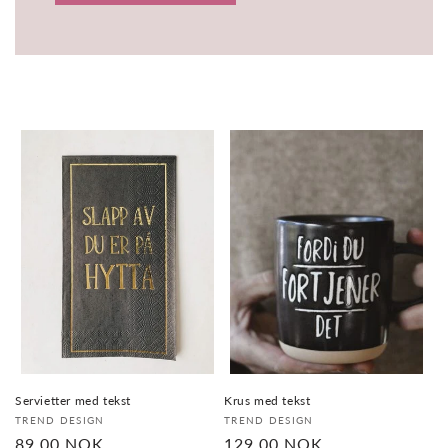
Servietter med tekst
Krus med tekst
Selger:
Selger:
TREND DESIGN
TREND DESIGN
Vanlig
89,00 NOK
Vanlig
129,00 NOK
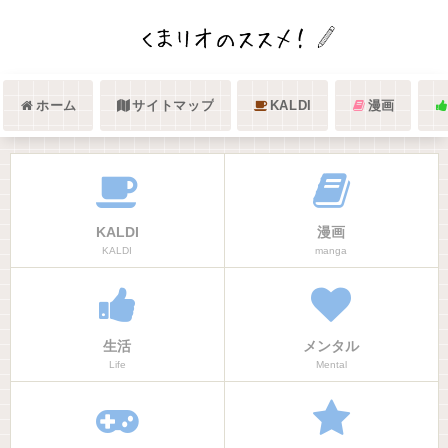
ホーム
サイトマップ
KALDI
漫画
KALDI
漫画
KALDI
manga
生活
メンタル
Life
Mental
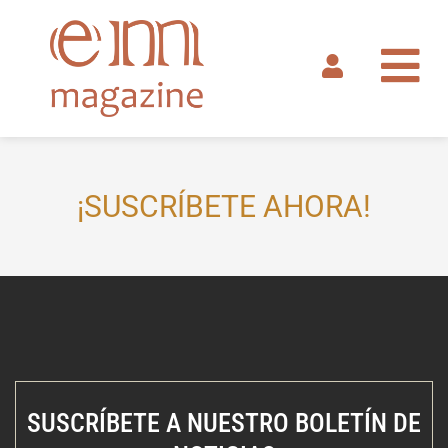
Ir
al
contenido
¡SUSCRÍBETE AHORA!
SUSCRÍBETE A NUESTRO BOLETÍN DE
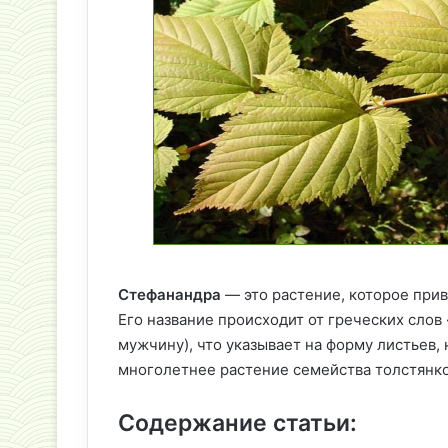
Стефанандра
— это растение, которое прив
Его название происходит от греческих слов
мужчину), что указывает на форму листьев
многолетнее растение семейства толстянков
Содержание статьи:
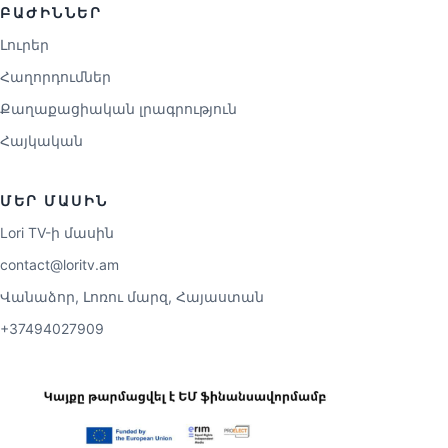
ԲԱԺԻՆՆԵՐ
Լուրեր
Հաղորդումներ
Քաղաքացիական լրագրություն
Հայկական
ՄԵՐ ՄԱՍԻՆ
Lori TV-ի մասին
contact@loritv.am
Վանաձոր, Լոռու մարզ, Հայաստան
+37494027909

* * *

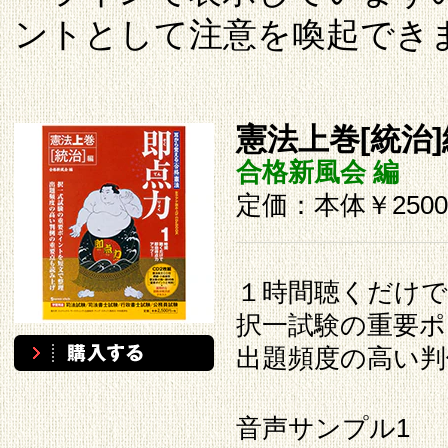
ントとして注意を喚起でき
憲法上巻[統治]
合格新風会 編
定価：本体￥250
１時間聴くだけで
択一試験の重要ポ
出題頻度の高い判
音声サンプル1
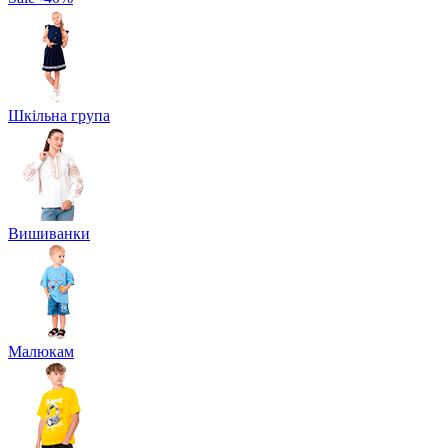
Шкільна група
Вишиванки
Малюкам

→ **What the exercise asks**
For the word "tekst", tally the lines of the entries in which it appears and give the total alone.

→ **Expected answer**
2